Data excerpts:
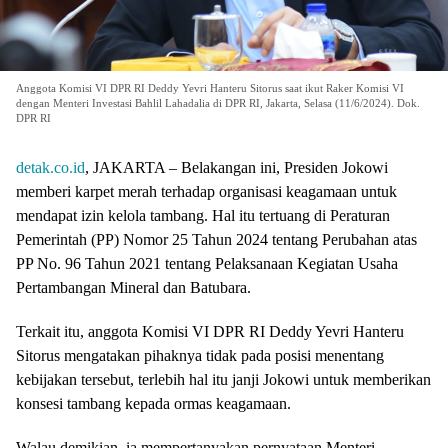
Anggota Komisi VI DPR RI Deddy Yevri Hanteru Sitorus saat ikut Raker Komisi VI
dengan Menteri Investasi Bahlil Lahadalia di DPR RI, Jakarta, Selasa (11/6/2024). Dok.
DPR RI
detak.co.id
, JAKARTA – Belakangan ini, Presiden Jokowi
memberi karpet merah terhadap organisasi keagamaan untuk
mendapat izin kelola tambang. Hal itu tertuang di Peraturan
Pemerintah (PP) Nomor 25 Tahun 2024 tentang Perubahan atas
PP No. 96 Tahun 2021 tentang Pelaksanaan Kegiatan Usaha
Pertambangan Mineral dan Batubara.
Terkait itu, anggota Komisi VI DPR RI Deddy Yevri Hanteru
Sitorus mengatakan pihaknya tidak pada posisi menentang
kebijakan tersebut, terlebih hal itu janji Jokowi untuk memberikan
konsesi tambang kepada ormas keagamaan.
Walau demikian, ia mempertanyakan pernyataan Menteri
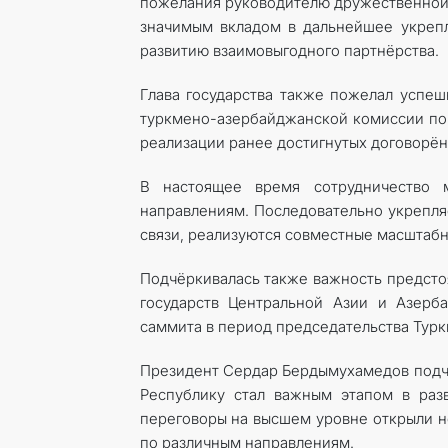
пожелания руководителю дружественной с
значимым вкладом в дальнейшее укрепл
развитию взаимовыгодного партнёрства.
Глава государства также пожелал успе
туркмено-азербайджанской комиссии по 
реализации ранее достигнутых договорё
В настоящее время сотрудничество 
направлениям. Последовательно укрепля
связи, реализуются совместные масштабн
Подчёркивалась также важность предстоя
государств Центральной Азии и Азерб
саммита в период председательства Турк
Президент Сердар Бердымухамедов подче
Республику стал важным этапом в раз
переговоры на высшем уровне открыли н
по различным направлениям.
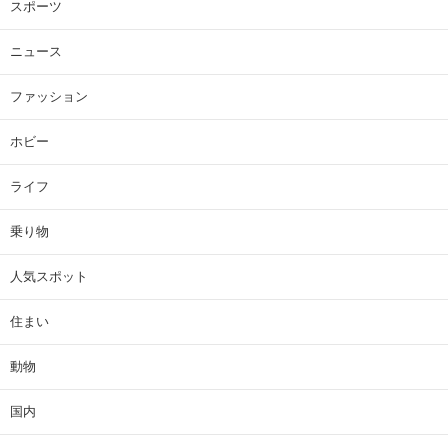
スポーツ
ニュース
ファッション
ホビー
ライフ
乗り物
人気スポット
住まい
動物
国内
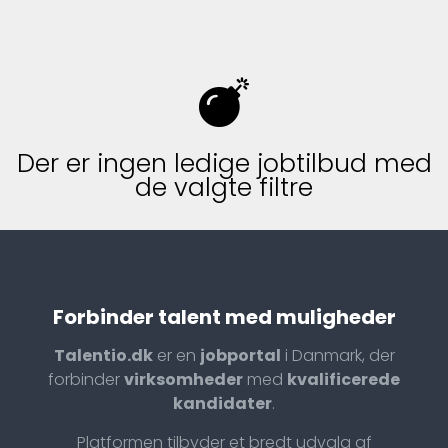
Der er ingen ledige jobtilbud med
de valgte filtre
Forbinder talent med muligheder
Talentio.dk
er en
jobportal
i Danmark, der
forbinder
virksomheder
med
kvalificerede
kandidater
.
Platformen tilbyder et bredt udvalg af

Instructions for the task – Among the records above, a stretch begins at the line containing "dengan Menteri Investasi" and ends at the line containing "PP No. 96 Tahun". Restate that stretch word for word, and nothing else.

Solution for this exercise –
dengan Menteri Investasi Bahlil Lahadalia di DPR RI, Jakarta, Selasa (11/6/2024). Dok.
DPR RI
detak.co.id
, JAKARTA – Belakangan ini, Presiden Jokowi
memberi karpet merah terhadap organisasi keagamaan untuk
mendapat izin kelola tambang. Hal itu tertuang di Peraturan
Pemerintah (PP) Nomor 25 Tahun 2024 tentang Perubahan atas
PP No. 96 Tahun 2021 tentang Pelaksanaan Kegiatan Usaha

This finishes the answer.